▶ PROBLEM
Taking the first line of the listing as the start and the line containing "10. júla 2026" as the end, reproduce everything in between exactly, both ends included.

━━━━━━━━━━━━━━━━━━━━━━━━━━━━━━

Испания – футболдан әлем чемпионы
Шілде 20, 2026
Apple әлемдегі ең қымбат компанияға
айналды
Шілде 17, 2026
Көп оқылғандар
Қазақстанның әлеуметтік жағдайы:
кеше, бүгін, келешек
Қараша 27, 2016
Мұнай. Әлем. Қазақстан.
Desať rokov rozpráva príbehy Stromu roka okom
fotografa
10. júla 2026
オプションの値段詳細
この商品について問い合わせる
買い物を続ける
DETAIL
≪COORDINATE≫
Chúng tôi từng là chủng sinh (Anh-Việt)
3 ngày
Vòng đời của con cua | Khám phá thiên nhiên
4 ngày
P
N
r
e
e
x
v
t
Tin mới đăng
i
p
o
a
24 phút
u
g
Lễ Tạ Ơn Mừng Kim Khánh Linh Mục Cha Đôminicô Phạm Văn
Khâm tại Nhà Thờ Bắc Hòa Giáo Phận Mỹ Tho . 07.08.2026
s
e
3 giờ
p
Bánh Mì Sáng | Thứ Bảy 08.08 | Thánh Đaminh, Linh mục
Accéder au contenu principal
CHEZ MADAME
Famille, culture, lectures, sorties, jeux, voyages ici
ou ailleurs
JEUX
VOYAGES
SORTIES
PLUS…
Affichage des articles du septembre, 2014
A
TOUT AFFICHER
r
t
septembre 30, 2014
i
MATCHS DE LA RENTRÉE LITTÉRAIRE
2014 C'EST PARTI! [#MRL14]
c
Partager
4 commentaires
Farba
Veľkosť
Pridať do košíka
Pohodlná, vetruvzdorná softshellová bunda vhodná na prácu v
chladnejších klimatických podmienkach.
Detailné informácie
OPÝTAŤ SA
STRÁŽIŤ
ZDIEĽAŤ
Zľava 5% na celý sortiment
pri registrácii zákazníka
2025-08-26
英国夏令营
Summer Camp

━━━━━━━━━━━━━━━━━━━━━━━━━━━━━━

▶ WRITTEN SOLUTION
Испания – футболдан әлем чемпионы
Шілде 20, 2026
Apple әлемдегі ең қымбат компанияға
айналды
Шілде 17, 2026
Көп оқылғандар
Қазақстанның әлеуметтік жағдайы:
кеше, бүгін, келешек
Қараша 27, 2016
Мұнай. Әлем. Қазақстан.
Desať rokov rozpráva príbehy Stromu roka okom
fotografa
10. júla 2026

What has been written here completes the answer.